Teaching computers to recognize patterns in data is helping physicians improve the speed and accuracy of diagnosis and further personalize patient care.

To get the right treatment, you first need the correct diagnosis. To help physicians improve diagnostic speed and accuracy, Massachusetts General Hospital pathology experts are essentially teaching computers to mine all the information gathered on each patient and make recommendations about that patient’s care.

Chief of Pathology David Louis, MD, a world leader in the genetic analysis of tumors.
Chief of Pathology David Louis, MD, a world leader in the genetic analysis of tumors

Roughly 70 percent of all hospital decisions about diagnosis and patient care are based on pathology lab tests, estimates Mass General’s Chief of Pathology David Louis, MD. Tests on blood, urine and tissues reveal telltale markers of health and disease. But hidden in the huge haystacks of information generated, he says, “are vast amounts of untapped information.”

For example, “We can now take DNA out of the white blood cells and analyze it for tens of thousands of genes,” says Dr. Louis, a world leader in the genetic analysis of tumors. “Some of the techniques we’re developing allow us to do blood analysis at a level of detail that was unimaginable 10 years ago.”

Advancing Personalized Diagnosis

Mass General pathologists coined the use of the term “computational pathology” to describe their efforts at developing computer models and algorithms—formulas and coding for solving problems—to mine data and make clinical recommendations. Patient data include everything from a patient’s medical and medication history, including exams and test results, plus such external information as genomic databases and related articles from medical journals.

“A diagnosis made three months earlier can make a big difference,” he says. “And also amazing is that it requires no fancy equipment or huge expense.”

Pathologists were central to Mass General being the first U.S hospital to routinely offer molecular diagnostics for cancer, a key to personalizing cancer care by identifying genetic defects. They have made enormous strides in using next-generation genetic sequencing to find more cancer markers. Their current efforts in computational pathology are advancing personalized diagnosis and care for patients with other diseases.

For example, John Higgins, MD, developed a computational model to better use test information on red blood cells to differentiate among the types of anemia. His model allows doctors to diagnose iron deficiency anemia about two to three months earlier than before. This is very important, Dr. Louis explains, because one of the biggest signs of colon cancer is iron deficiency anemia. And, in children, undetected iron deficiency anemia can produce long-term problems in cognitive and neurological development.

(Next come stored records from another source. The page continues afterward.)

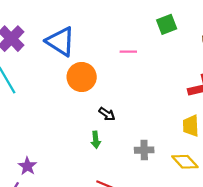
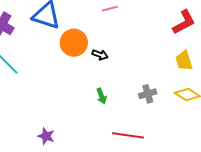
black arrow: (107, 114) -> (100, 55), moved

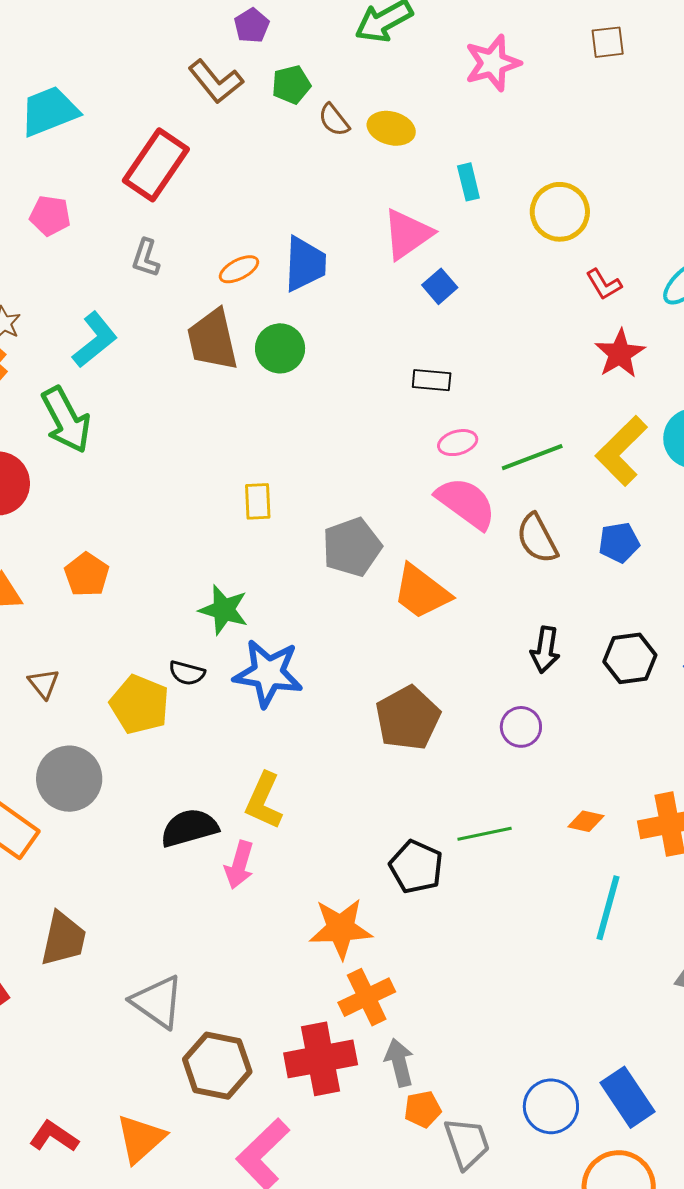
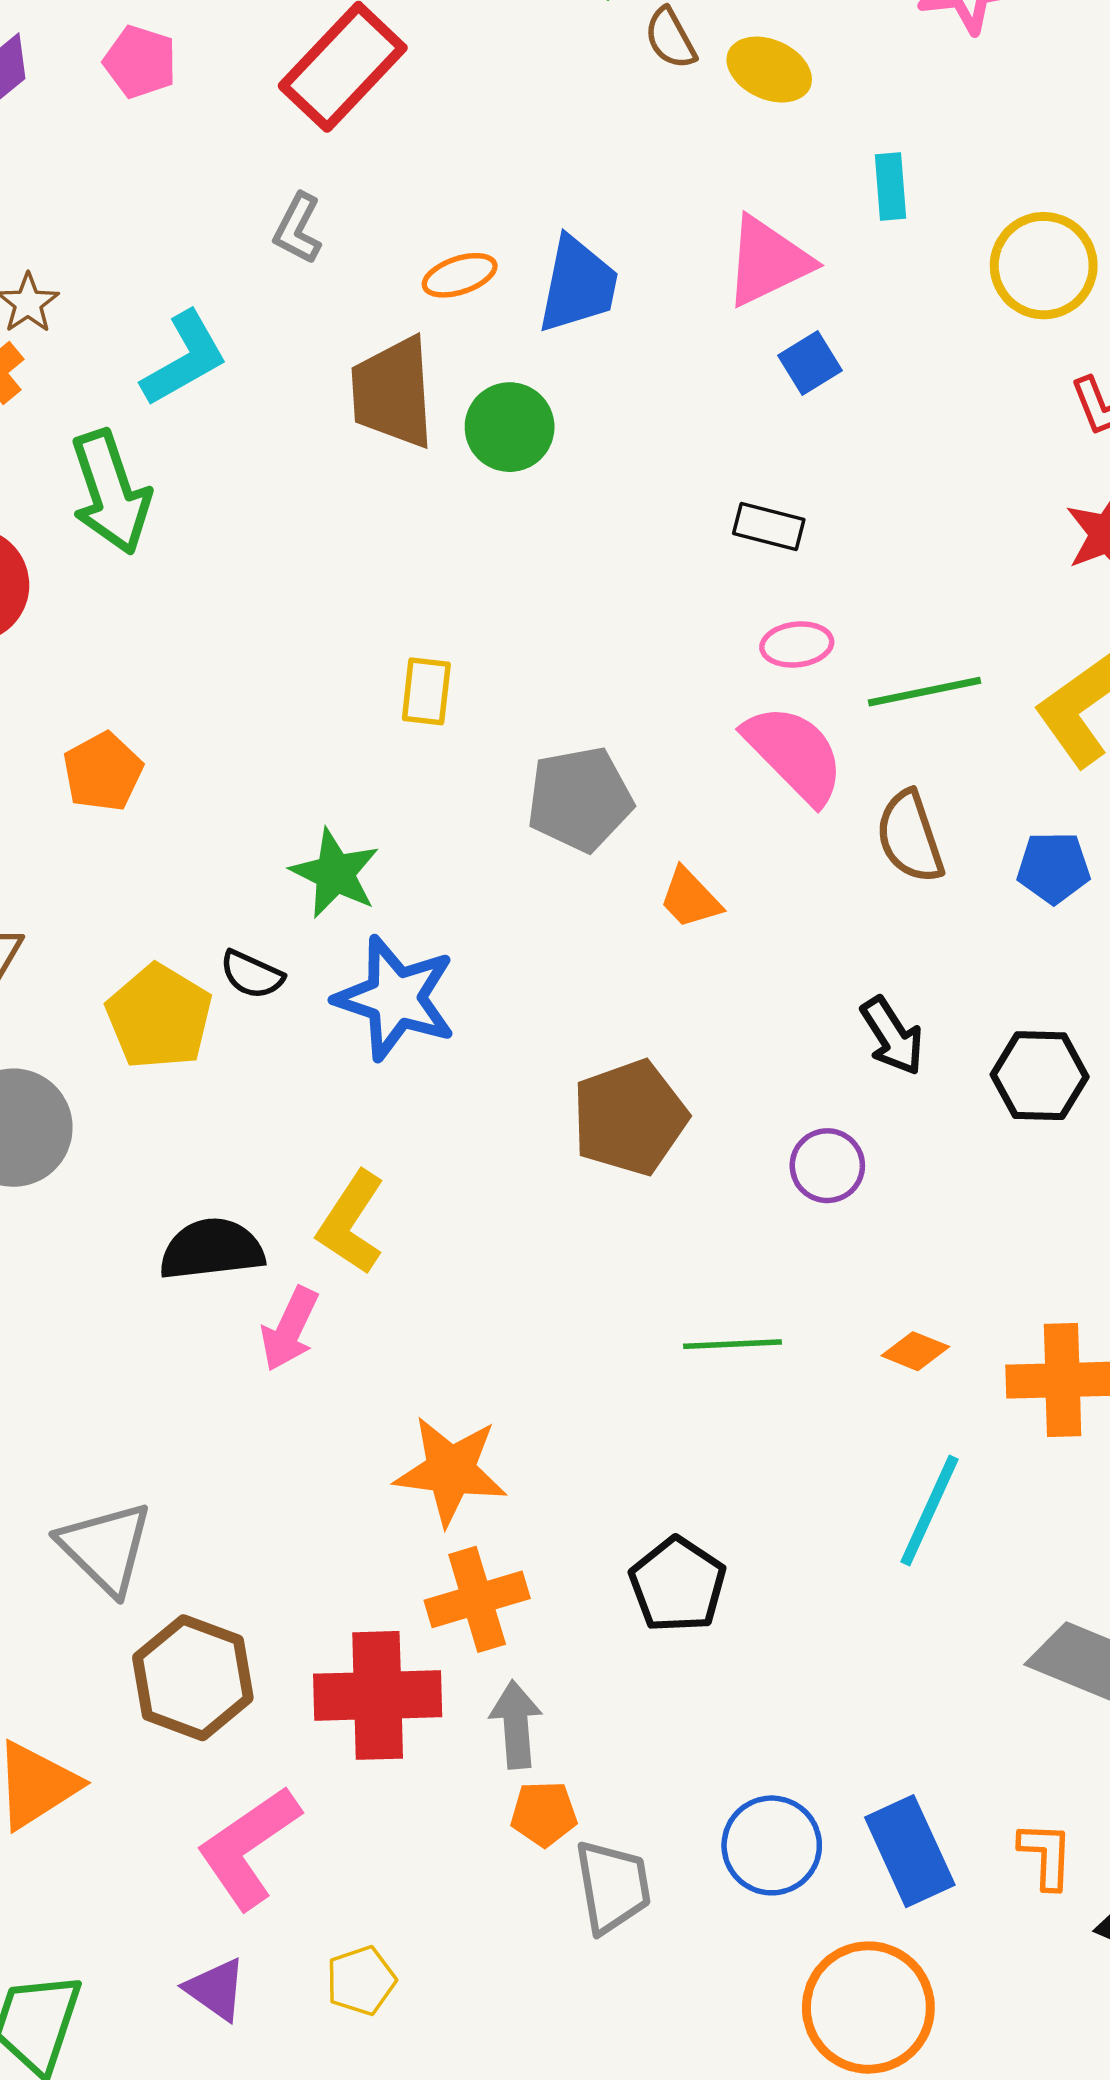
pink pentagon: (50, 216) -> (140, 62), moved
orange trapezoid: (422, 592) -> (690, 898), size x0.6
black arrow: (545, 650) -> (892, 1036), turned -51
black pentagon: (416, 867) -> (678, 1585), moved

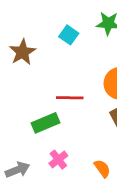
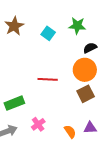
brown star: (23, 52) -> (14, 26), moved
green rectangle: (46, 123) -> (14, 103), moved

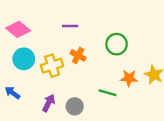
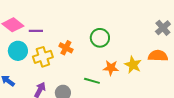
purple line: (70, 26) -> (36, 31), moved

Pathology and Data Crunching

“A diagnosis made three months earlier can make a big difference,” he says. “And also amazing is that it requires no fancy equipment or huge expense.”

Drs. Dighe and Baron use the power of computers to analyze patterns found in pathology lab results and other patient information.
Drs. Dighe and Baron use the power of computers to analyze patterns found in pathology lab results and other patient information.

Mass General pathologists Anand Dighe, MD, PhD, and Jason Baron, MD, have been using computers to analyze recurring patterns and trends in patient laboratory test results. “Ten billion lab tests are done in the United States every year,” Dr. Dighe, says, “but they are not always effective because no one is looking at the pieces and tying the loose strings together.”

Drs. Dighe and Baron devised an algorithm that flags laboratory test results with an alert if creatinine, a commonly tested marker of kidney function, is increasing. This is important because trends in creatinine that indicate early acute kidney injury can otherwise be easily overlooked, leading to delayed diagnosis and sub-optimal treatment. They also used data mining techniques to develop an algorithm to discern if a very high glucose test result is due to a potentially life threatening diabetic emergency or whether it is actually due to a common error that can occur in collection of blood. This helps clinicians correctly interpret glucose test results.

Better Forecasting of Disease

They have just received an MGH-MIT Strategic Partnership Grand Challenge grant to expand their work in mining large data sets.

They have just received an MGH-MIT Strategic Partnership Grand Challenge grant to expand their work in mining large data sets. They plan to use more clinical data that will be crunched to enable earlier and more precise diagnosis of other common diseases, such as sepsis, a whole-body response to infection that is hard to diagnose and treat. Mass General and Massachusetts Institute of Technology are jointly committing research funds to support MGH-MIT research collaborations like this one. Dr. Dighe and Baron are co-principal investigators with Peter Szolovitz, PhD, head of the Clinical Decision-Making Group within MIT’s Computer Science and Artificial Intelligence Laboratory, who has decades of experience using these sorts of algorithms.

Meteorologists can predict weather much more accurately these days because they have developed computational ways to analyze immense amounts of current and historical weather data. With further investments in people and equipment at Mass General, Dr. Louis’s vision is that Mass General physicians will similarly be able to better forecast each person’s disease and individualize their treatment.